-- BRIEF --
Search the lines of the records for the word "الأنابيب", and copy every line that has it.

[Page-level text extractions]
BEGIN
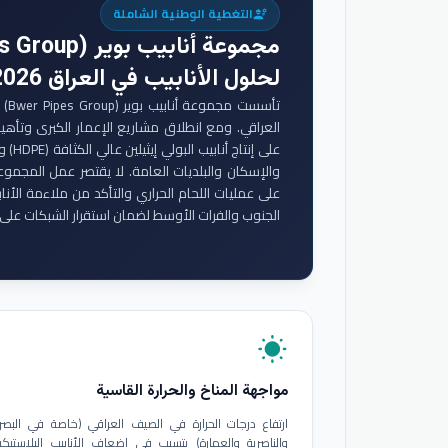
التغطية الوطنية الشاملة
engineering
مجموعة أنابيب بوير (Bwer Pipes Group)
لحلول الأنابيب في العراق 2026
تأس
والإسكان والبلديات العامة. لا يقتصر عمل المجموع
على عمليات اللحام الحراري والتأكد من ملاءمة الأنا
الجنوب والفرات الأوسط لضمان استقرار الشبكات على 
wb_sunny
مواجهة المناخ والحرارة القاسية
ارتفاع درجات الحرارة في الصيف العراقي (خاصة في البصر
والناصرية والعمارة) يتسبب في إضعاف الأنابيب البلاستيكي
END
-- RESULT --
لحلول الأنابيب في العراق 2026
والناصرية والعمارة) يتسبب في إضعاف الأنابيب البلاستيكي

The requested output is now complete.